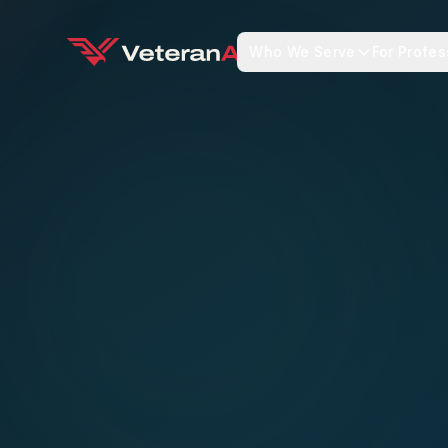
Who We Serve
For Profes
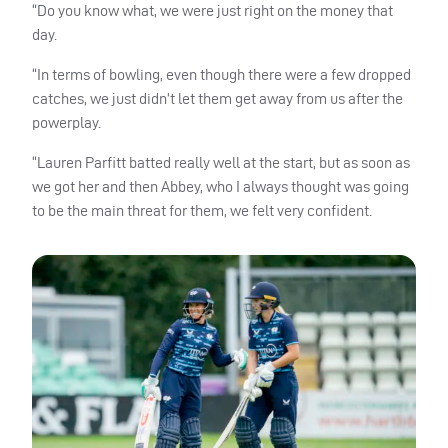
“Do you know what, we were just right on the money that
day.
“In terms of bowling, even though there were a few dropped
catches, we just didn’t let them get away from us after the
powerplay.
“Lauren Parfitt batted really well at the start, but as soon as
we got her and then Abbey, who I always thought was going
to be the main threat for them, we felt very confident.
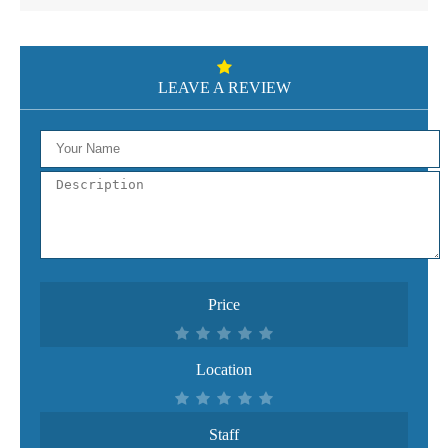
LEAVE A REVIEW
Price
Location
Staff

______

Copy every line from the data that includes the string "them".

catches, we just didn’t let them get away from us after the
to be the main threat for them, we felt very confident.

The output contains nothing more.